Kevin Dalmut, Rising Endowment Star, Dies at 39

Dalmut was an investment officer for the $1.1 billion University of Iowa Center for Advancement endowment.

Kevin Dalmut (via LinkedIn)

Kevin Dalmut

(via LinkedIn)

Kevin Dalmut, investment officer at the University of Iowa and a veteran of the University System of Maryland Foundation, died on January 19. He was 39.

Dalmut had been managing investments for the University of Iowa Center for Advancement’s $1.1 billion endowment. He had joined the university in July 2019 after a ten-year career at the USM Foundation.

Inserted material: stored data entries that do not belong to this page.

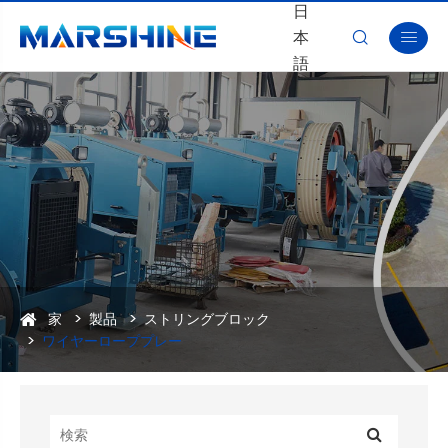
日
本


語
家
製品
ストリングブロック
ワイヤーローププレー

He was viewed as a rising star in the endowment and foundation world, having been named to Chief Investment Officer’s Forty Under Forty list in 2012, 2013, and 2014.

“Our team is heartbroken by the news of Kevin’s passing,” said Sam Gallo, chief investment officer of the USM Foundation. “He was our teammate and our friend, and he will be greatly missed. Our hearts and prayers are with Kevin’s family during this difficult time.”

Dalmut began his investing career in 2003 as an investment associate at consulting firm Cambridge Associates. He worked there for five years before leaving to join the USM Foundation in June 2008, just as the global financial crisis was unfolding.

Dalmut told CIO in 2012 that joining the foundation was “the best trade [he] could have made in 2008.”

Dalmut started working at the foundation in an analyst position before rising to the role of director of private market investments in 2013 under Gallo, who had taken over as CIO of the USM Foundation in 2012. From early in his career, Dalmut was committed to the mission of growing his institution’s endowment to support students and higher education. As he explained to CIO in 2014, “the more successful our investment program is, the more opportunities can be offered to our system’s students and faculty.”

“I get up every morning with that goal in mind,” he added.

His former boss echoed this theme. “Thanks to Kevin’s hard work, diligence, and devotion to higher education, many students were able to receive the necessary funding that afforded them a college education,” Gallo said. “During his years of faithful service, he advanced our program forward, contributing meaningfully to the performance that our funds have enjoyed. Kevin was a great teammate and a fantastic person. Our program is better because of him, and we will miss him dearly.”

Dalmut’s wife, Hanne Dalmut, has said that anyone who would like to make a donation in his memory can contribute to his Movember fundraising campaign. The charity, which Dalmut supported annually in memory of his father, who died in 2010 of prostate cancer, raises money for men’s health and mental health and suicide prevention.